Pancreas. 2021 Apr 1;50(4):633-638. doi: 10.1097/MPA.0000000000001810.

Abstract

OBJECTIVES

The interval between extracorporeal shock-wave lithotripsy (ESWL) and endoscopic retrograde cholangiopancreatography (ERCP) may cause differences in cannulation and stone removal. This study was to investigate the optimal timing of ERCP after ESWL.

METHODS

Patients with chronic calcified pancreatitis, who underwent ESWL and subsequent ERCP in Changhai Hospital from February 2012 to February 2015, were retrospectively analyzed. The interval between ESWL and ERCP was used to divide patients into groups A (<12 hours), B (12-36 hours), and C (>36 hours).

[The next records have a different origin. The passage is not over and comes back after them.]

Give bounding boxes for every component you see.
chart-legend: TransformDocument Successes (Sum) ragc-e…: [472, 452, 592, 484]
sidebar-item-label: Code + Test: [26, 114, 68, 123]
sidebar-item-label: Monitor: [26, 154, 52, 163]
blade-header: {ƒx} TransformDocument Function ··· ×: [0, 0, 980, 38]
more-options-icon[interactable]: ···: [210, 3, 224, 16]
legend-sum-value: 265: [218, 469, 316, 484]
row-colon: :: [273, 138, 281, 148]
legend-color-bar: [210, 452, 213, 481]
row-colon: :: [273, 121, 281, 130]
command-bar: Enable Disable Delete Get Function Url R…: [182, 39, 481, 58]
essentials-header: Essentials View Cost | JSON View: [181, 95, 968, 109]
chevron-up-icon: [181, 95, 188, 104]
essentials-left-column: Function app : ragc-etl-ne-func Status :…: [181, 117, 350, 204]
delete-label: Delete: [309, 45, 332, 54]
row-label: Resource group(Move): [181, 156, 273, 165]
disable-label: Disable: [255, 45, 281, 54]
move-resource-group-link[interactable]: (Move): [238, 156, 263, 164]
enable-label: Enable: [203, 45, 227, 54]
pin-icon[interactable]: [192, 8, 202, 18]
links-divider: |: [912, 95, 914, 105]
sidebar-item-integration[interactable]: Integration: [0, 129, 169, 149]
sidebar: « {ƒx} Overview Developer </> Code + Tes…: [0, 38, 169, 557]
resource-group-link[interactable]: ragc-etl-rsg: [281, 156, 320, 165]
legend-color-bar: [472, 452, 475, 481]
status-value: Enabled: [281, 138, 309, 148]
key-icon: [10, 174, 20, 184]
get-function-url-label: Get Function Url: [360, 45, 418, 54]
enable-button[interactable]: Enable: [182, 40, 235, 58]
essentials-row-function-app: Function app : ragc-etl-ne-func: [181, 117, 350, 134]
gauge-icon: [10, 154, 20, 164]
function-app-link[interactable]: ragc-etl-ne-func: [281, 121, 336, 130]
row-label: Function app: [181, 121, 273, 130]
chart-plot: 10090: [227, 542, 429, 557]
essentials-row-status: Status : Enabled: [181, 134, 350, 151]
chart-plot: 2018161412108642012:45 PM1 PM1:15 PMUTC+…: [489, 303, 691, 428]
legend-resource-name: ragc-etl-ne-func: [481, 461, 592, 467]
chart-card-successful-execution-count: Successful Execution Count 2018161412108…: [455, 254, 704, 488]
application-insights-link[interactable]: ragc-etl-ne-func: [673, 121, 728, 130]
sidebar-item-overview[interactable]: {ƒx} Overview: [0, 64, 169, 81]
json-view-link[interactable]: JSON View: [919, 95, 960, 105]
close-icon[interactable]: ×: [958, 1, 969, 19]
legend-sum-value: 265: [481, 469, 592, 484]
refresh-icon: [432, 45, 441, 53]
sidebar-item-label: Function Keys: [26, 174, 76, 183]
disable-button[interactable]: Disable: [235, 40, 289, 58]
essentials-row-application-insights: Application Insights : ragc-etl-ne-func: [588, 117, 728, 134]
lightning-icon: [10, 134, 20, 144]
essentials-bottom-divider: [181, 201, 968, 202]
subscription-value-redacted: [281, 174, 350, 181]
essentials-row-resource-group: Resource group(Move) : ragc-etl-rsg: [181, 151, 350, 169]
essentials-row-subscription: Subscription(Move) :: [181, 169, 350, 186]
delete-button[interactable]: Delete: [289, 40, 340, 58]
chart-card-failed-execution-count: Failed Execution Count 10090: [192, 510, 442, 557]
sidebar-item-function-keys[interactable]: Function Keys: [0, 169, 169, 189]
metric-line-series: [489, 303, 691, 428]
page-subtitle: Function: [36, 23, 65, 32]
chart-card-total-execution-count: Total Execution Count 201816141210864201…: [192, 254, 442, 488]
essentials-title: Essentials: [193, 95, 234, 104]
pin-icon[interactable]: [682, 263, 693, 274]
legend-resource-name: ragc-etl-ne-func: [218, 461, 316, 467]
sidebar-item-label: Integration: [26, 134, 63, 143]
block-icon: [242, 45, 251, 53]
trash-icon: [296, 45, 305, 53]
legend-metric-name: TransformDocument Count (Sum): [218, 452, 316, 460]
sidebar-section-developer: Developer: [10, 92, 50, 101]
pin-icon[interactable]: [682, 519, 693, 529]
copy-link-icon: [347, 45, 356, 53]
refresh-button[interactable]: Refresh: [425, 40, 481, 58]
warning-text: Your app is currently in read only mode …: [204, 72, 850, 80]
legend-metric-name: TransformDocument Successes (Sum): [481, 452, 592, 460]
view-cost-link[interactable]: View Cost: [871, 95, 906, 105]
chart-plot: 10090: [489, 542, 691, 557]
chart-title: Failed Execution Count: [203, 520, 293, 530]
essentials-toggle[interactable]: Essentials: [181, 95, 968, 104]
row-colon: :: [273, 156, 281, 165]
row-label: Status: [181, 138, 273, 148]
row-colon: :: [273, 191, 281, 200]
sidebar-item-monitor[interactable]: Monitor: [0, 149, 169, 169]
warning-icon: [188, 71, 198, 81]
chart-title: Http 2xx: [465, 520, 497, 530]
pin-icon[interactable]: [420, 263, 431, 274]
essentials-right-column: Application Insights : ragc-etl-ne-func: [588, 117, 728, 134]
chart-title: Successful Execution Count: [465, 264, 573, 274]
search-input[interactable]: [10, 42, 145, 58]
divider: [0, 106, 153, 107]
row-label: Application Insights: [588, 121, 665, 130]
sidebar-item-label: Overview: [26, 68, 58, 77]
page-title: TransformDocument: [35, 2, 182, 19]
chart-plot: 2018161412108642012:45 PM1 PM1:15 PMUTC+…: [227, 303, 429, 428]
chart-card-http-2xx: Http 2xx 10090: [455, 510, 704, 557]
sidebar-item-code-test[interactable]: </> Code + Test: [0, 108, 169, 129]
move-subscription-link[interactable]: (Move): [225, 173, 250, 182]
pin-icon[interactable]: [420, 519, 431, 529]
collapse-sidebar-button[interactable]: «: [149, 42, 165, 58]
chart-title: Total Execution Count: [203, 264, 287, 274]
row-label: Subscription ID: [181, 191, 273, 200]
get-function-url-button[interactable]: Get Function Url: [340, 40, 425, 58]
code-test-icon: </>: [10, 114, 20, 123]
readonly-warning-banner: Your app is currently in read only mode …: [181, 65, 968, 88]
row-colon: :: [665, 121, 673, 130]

Cannulation success, stone clearance, and post-ESWL/ERCP complications were compared.

RESULTS

A total of 507 patients were enrolled. There were no significant differences regarding the successful cannulation and stone removal rates between the 3 groups. In patients without prior ERCP, the successful cannulation rates were 71.4%, 81.9%, and 90.9% (P = 0.004), and the successful clearance rates were 76.2%, 85.1%, and 90.9% (P = 0.031) for these 3 groups, respectively, showing significant differences. There were no differences in the successful cannulation and stone extraction rates for patients with prior ERCP.

CONCLUSIONS

The interval between ESWL and ERCP in chronic calcified pancreatitis patients with prior ERCP is not relevant, while delaying endoscopic intervention is recommended in those with native papilla.

摘要

目的

体外冲击波碎石术(ESWL)与内镜逆行胰胆管造影术(ERCP)之间的间隔时间可能会导致插管和取石效果的差异。本研究旨在探讨 ESWL 后行 ERCP 的最佳时机。

方法

回顾性分析 2012 年 2 月至 2015 年 2 月在长海医院接受 ESWL 及后续 ERCP 的慢性钙化性胰腺炎患者。根据 ESWL 与 ERCP 之间的间隔时间将患者分为 A 组(<12 小时)、B 组(12-36 小时)和 C 组(>36 小时)。比较各组的插管成功率、结石清除率和 ESWL/ERCP 后并发症。

结果

共纳入 507 例患者。3 组间的插管成功率和结石清除率无显著差异。在未行 ERCP 治疗的患者中,A、B、C 组的插管成功率分别为 71.4%、81.9%和 90.9%(P=0.004),结石清除率分别为 76.2%、85.1%和 90.9%(P=0.031),差异有统计学意义。对于有既往 ERCP 治疗史的患者,插管成功率和结石清除率无差异。

结论

对于有既往 ERCP 治疗史的慢性钙化性胰腺炎患者,ESWL 与 ERCP 之间的间隔时间无关,而对于原发性乳头患者,建议延迟内镜干预。